На том конце линии что-то бормочет мужской голос. «Да, я знаю», — говорит Молли.
— Милый, пойми, — говорит она мне, — я в Лондоне, ты — неизвестно где, уже ужасно поздно и…
— Ты бы так не разговаривала, если бы его там рядом не было.
— Джош, мне в самом деле нужно идти.
— Молли, он урод. Он злой. Могла бы найти кого-нибудь получше. Он…
Биииииииииииииииииип.
* * *
Когда я найду своего брата? Через час? Через три? Кажется, что время одновременно растянулось и сжалось, и я не иду его искать, мне не нужна ничья жалость, мне уже никто не поможет. Иногда я оказываюсь на улице в темноте. Иногда — в помещении, прохожу мимо чем-то занятых людей, не стараясь выяснить чем, не встречаясь с ними взглядом, просто крадусь мимо, опустив голову, как будто я невидимка. Потом я оказываюсь наверху, в комнате без потолка, просто загнутые края крыши и матрас на полу, развалившиеся и сидящие люди, которые курят и что-то рассказывают. Я слушаю их рассказы, не понимая, потому что, дослушав до середины, я не помню начала, а дослушав до конца, не помню ни того, ни другого. Иногда мне протягивают сигарету с марихуаной, иногда — нет, в любом случае мне безразлично, потому что это происходит не со мной, а с кем-то другим. Иногда на меня смотрят с раздражением; я думаю, они боятся отсутствия жизни, пустоты в глазах, как у контуженного взрывом солдата на фотографии вьетнамской войны.

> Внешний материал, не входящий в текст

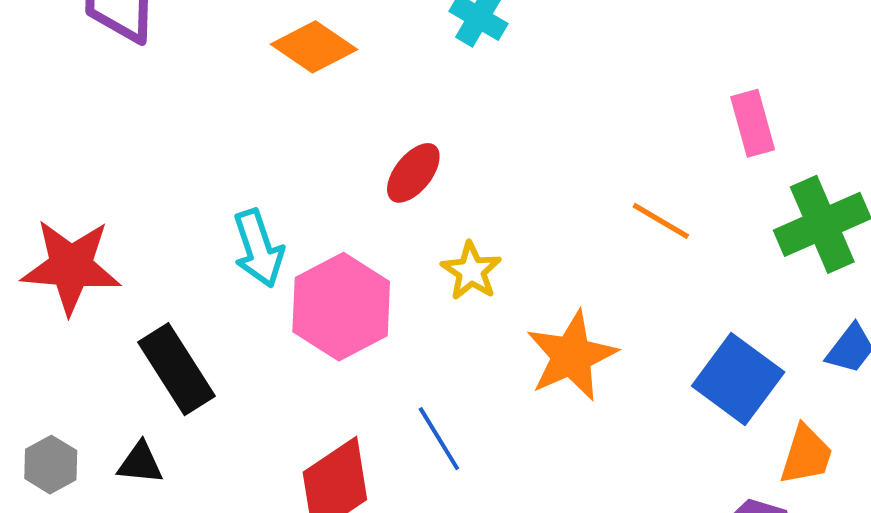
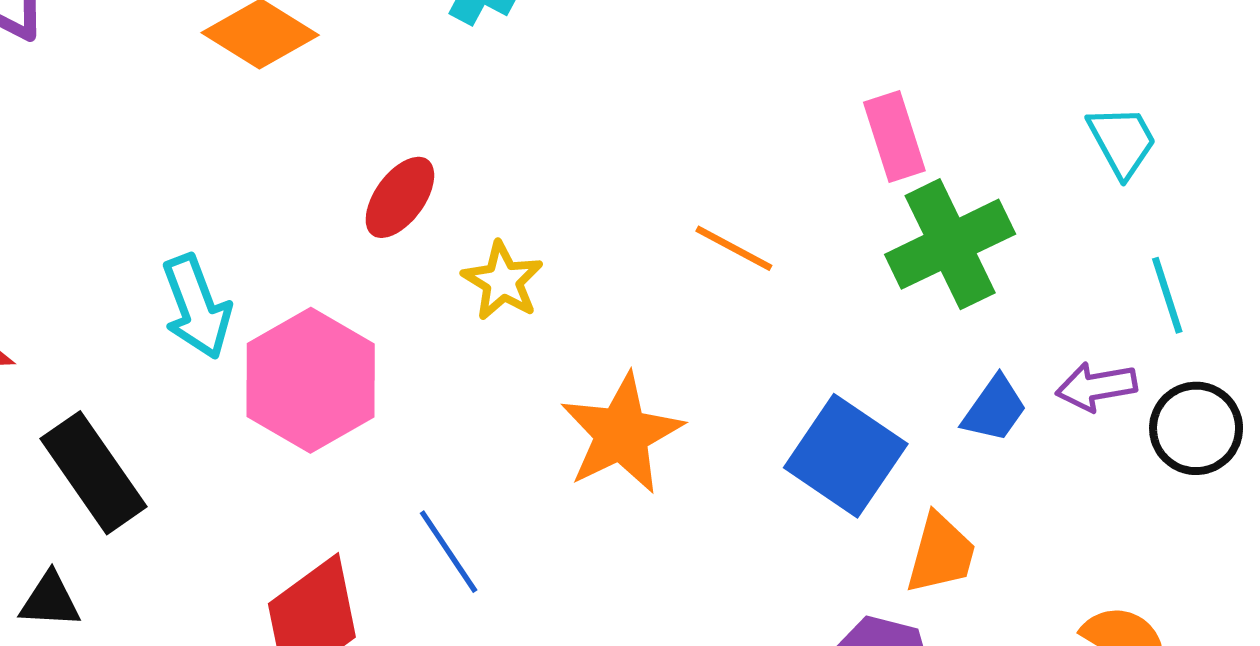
pink rectangle: (753, 123) -> (894, 136), moved
yellow star: (471, 271) -> (503, 281), moved

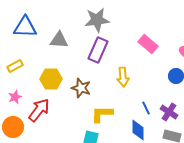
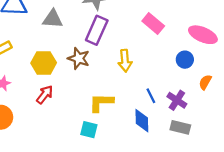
brown star: (81, 88) -> (79, 58), moved
red arrow: (39, 110) -> (45, 95), moved, size x0.7

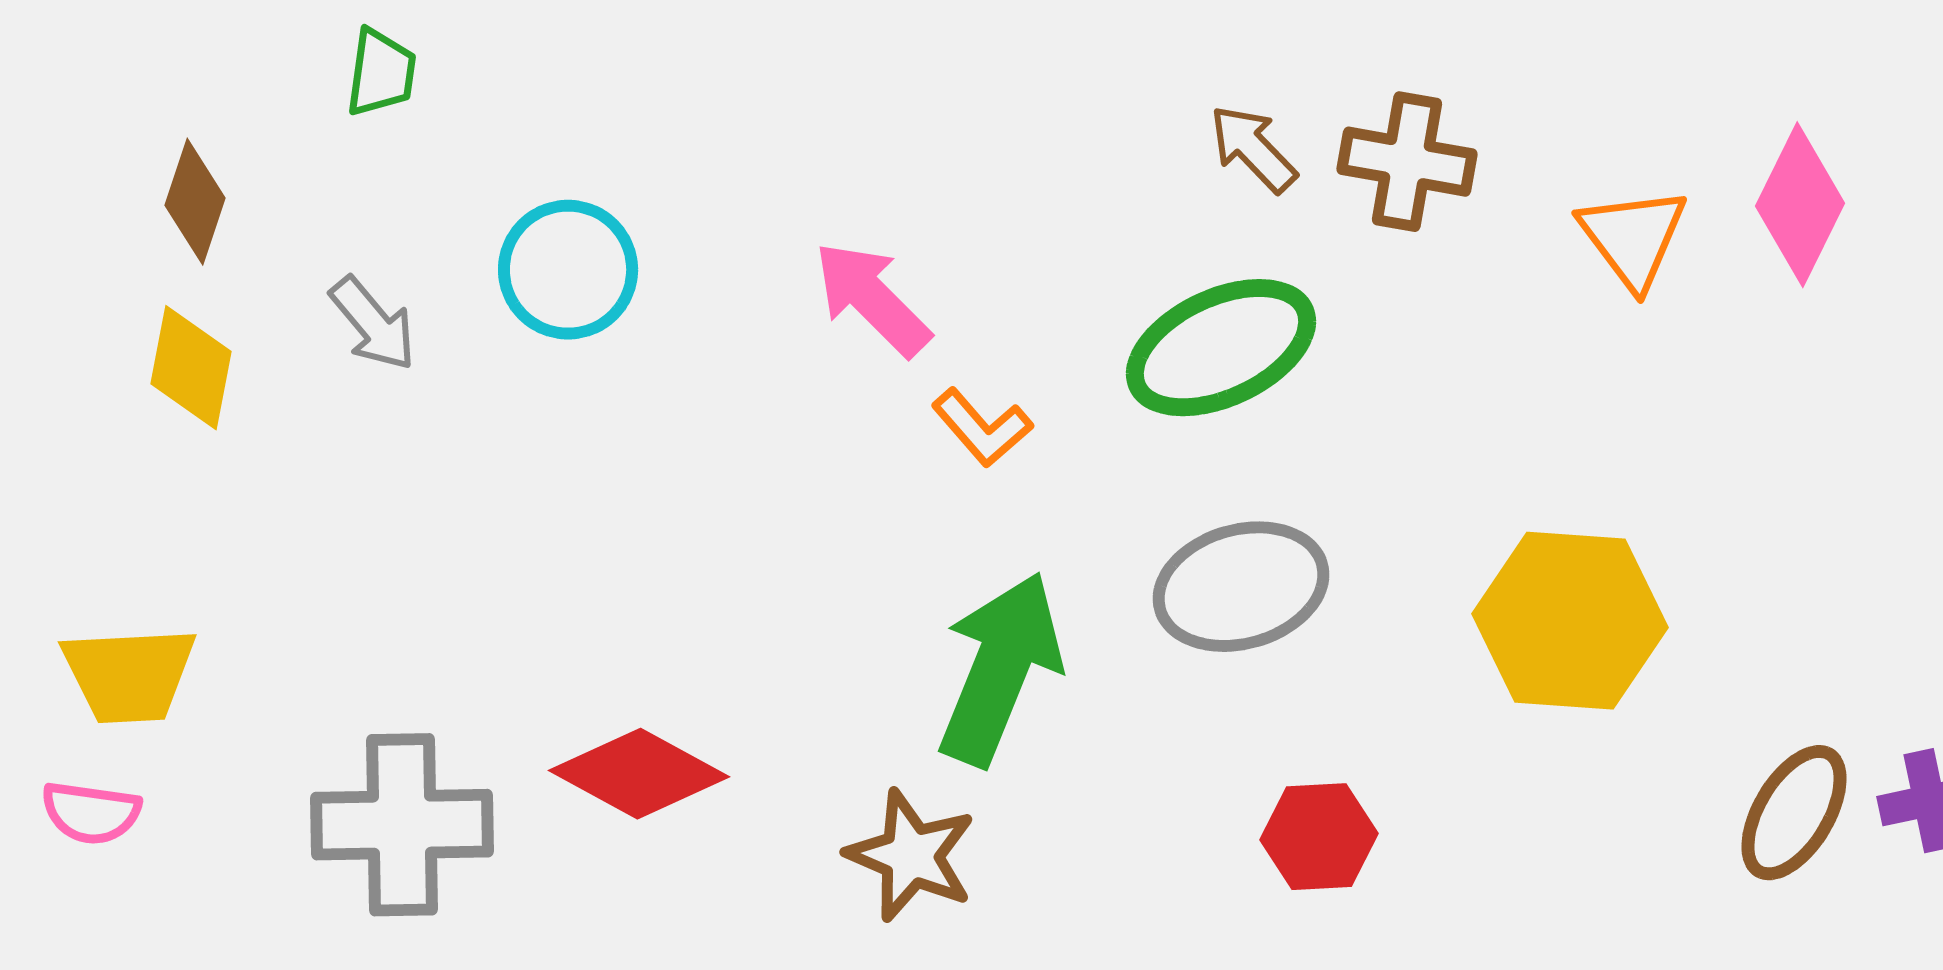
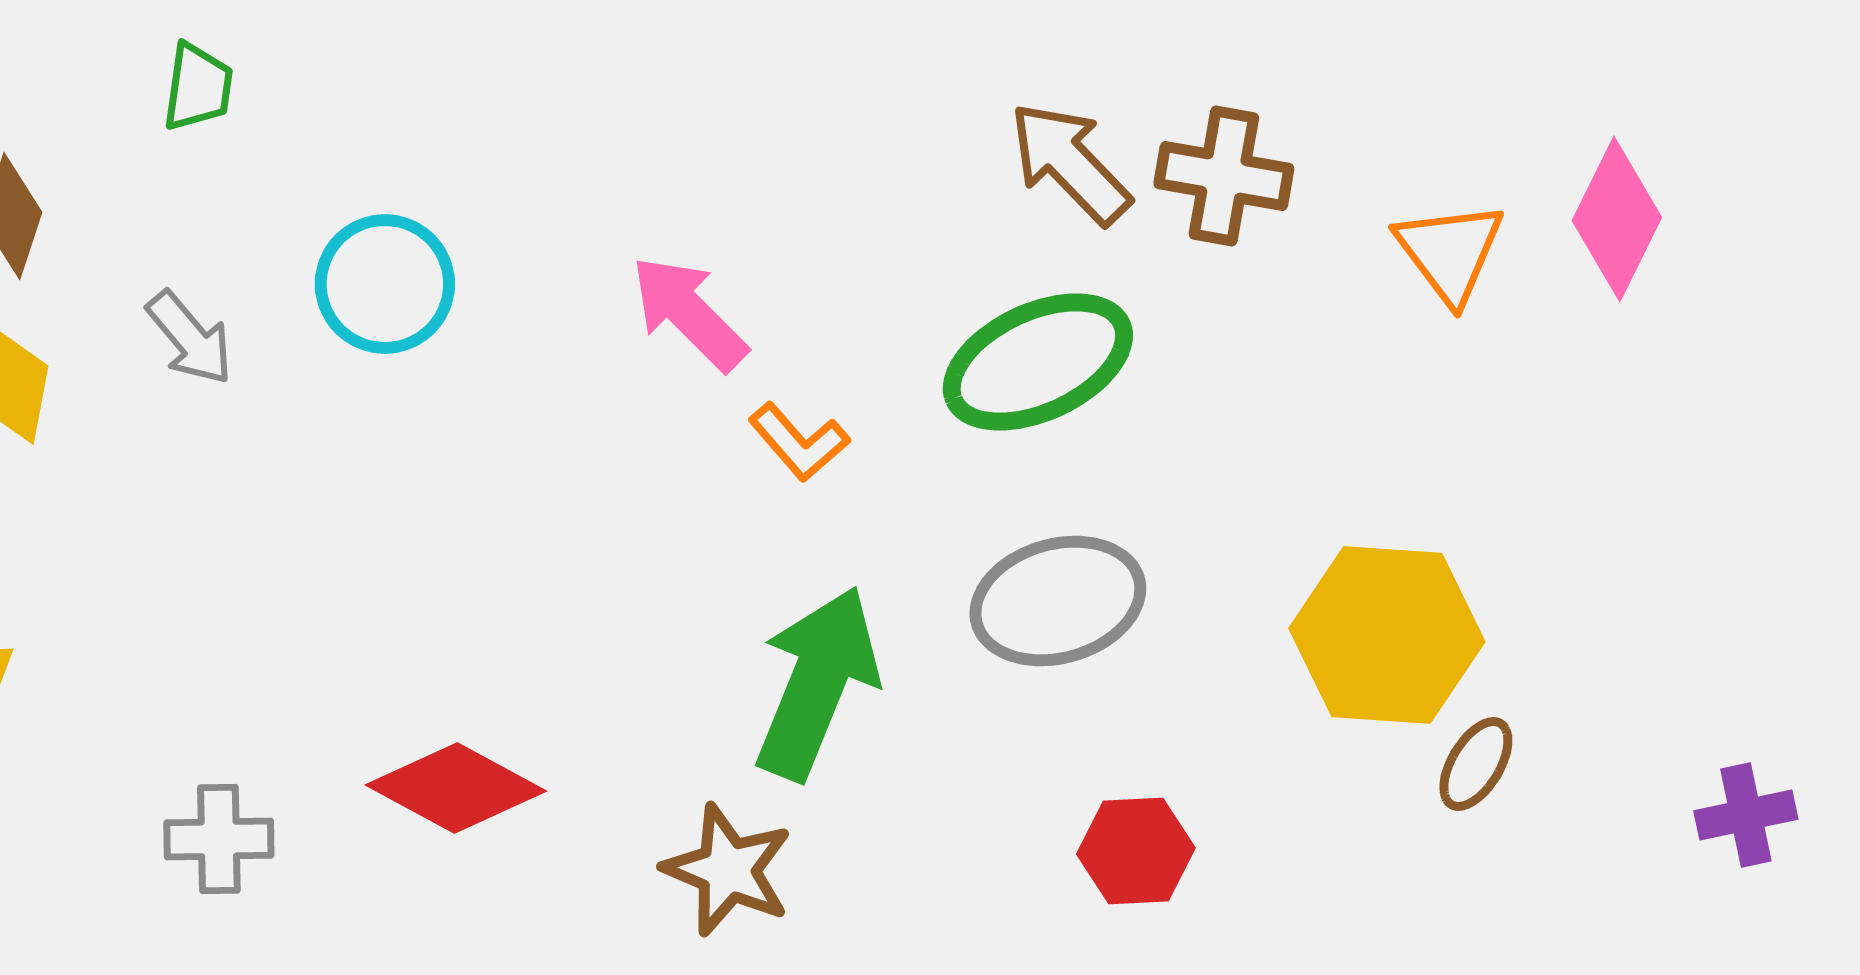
brown arrow: (1253, 149) -> (1070, 163), size x1.4
brown ellipse: (1794, 813) -> (1476, 764), moved, size x0.7
gray cross: (402, 825) -> (219, 839), size x0.6

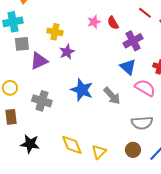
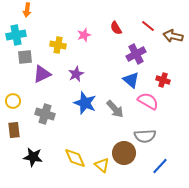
pink star: (94, 22) -> (84, 35), moved
red semicircle: (113, 23) -> (116, 28), moved
purple star: (67, 52) -> (76, 74), moved
brown circle: (133, 150) -> (124, 153), moved, size x1.5
yellow triangle: (99, 152) -> (102, 165), turned -35

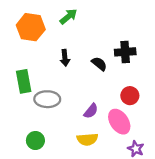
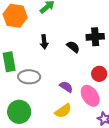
purple semicircle: (91, 111) -> (66, 87), turned -96
yellow semicircle: (87, 139) -> (63, 111), turned -30
green circle: (35, 140) -> (19, 112), size x1.5

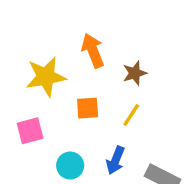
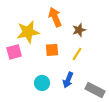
pink square: (30, 131) -> (14, 52), moved

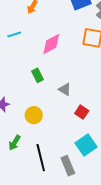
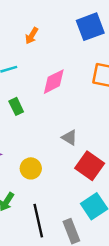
green rectangle: (38, 75) -> (16, 106), moved
red square: (82, 112) -> (90, 166), size x1.6

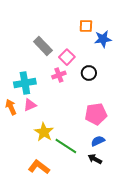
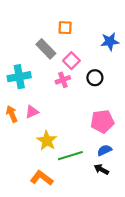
orange square: (86, 26) -> (65, 28), moved
cyan cross: (25, 83) -> (19, 77), moved
green line: (66, 146) -> (70, 156), turned -50

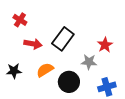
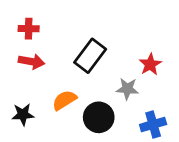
red cross: (20, 20) -> (29, 29), turned -32
red arrow: (33, 44) -> (31, 62), moved
black star: (14, 71) -> (23, 114), moved

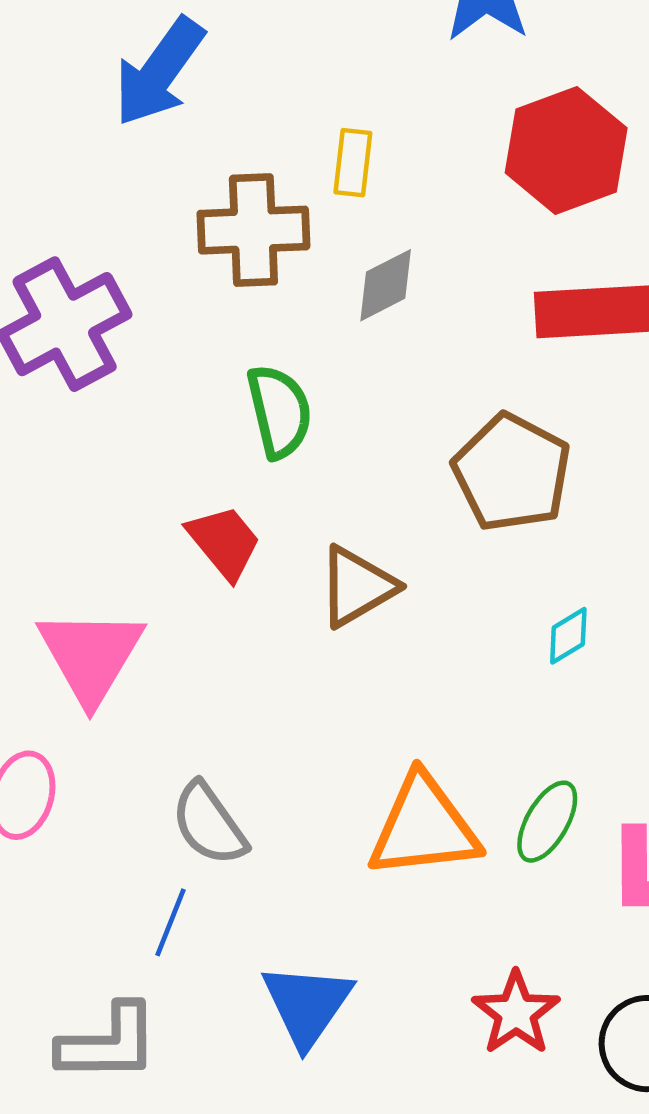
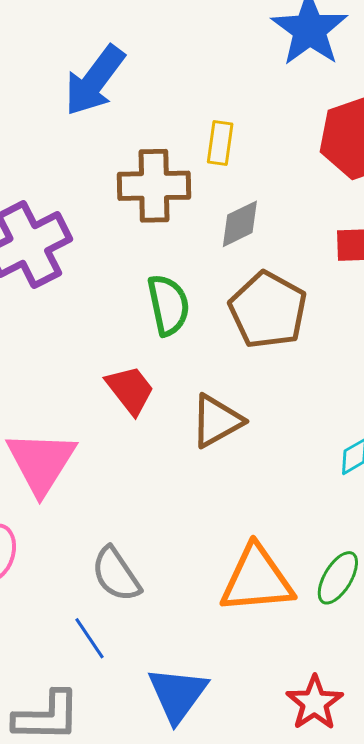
brown pentagon: (512, 473) -> (268, 310), moved
blue line: (171, 922) -> (89, 638), turned -57

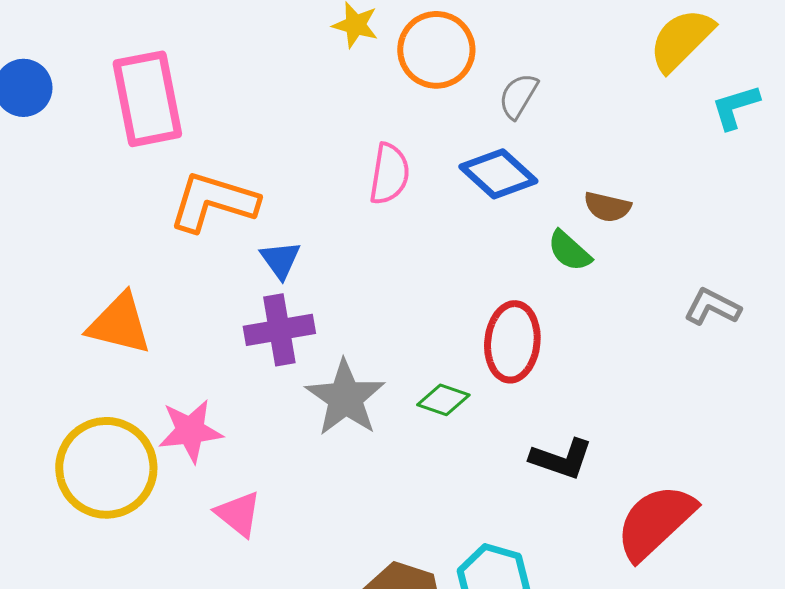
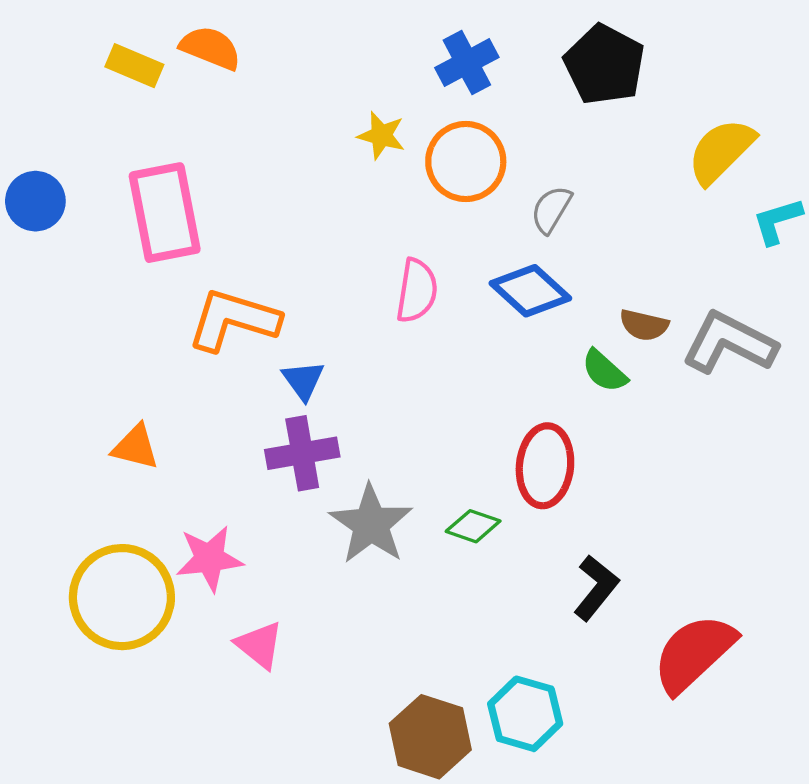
gray L-shape: (712, 307) -> (729, 343), moved, size x1.6
orange triangle: (119, 324) -> (135, 447), size x0.7
black L-shape: (561, 459) -> (596, 588), turned -70

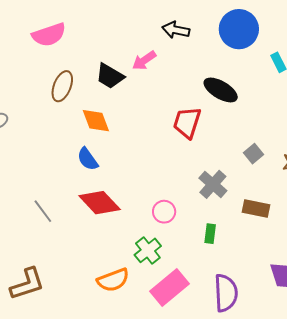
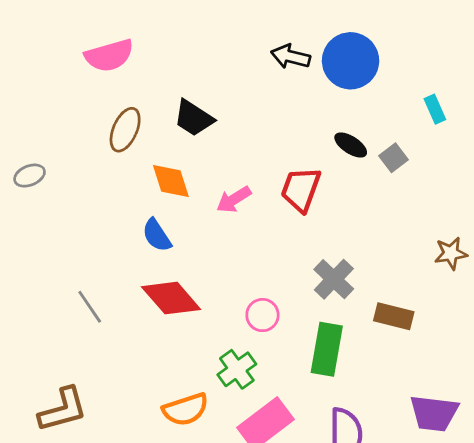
blue circle: (239, 29) -> (351, 61), moved
pink arrow: (144, 60) -> (234, 199), moved
black ellipse: (221, 90) -> (351, 145), size x0.7
gray square: (254, 154) -> (394, 158), moved
green rectangle: (210, 234) -> (327, 349), size x1.8

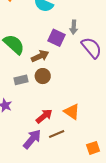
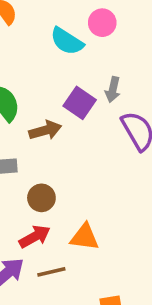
brown circle: (43, 76) -> (41, 198), moved
orange triangle: (72, 112) -> (85, 237), turned -36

Потом, без всякой причины, я спускаюсь вниз. Я хочу что-нибудь почувствовать, все равно что, даже если оно плохое. Хочу почувствовать какую-нибудь связь между своим мозгом и своим телом. В буфете я обнаруживаю пакетик соли. Я высыпаю половину его в поллитровый стакан и наливаю в него тепленькой водички над раковиной в коридоре, не в кухне, там, где висят пальто и стоит водогрей, где разговаривают люди в футболках для регби, не принимавшие наркотиков и с любопытством поглядывающие на меня, но мне все равно. Я размешиваю соль пальцем. Потом я выпиваю залпом треть стакана — выпил бы больше, но меня тошнит, и я давлюсь над раковиной. Почти ничего не выходит наружу.
Я вынимаю спичку из коробка, оставленного кем-то на буфете. Я зажигаю ее, беспощадно подношу пылающую головку к ладони и держу там, пока не чувствую слабое жжение и странный запах, и кто-то говорит: «Прекрати!»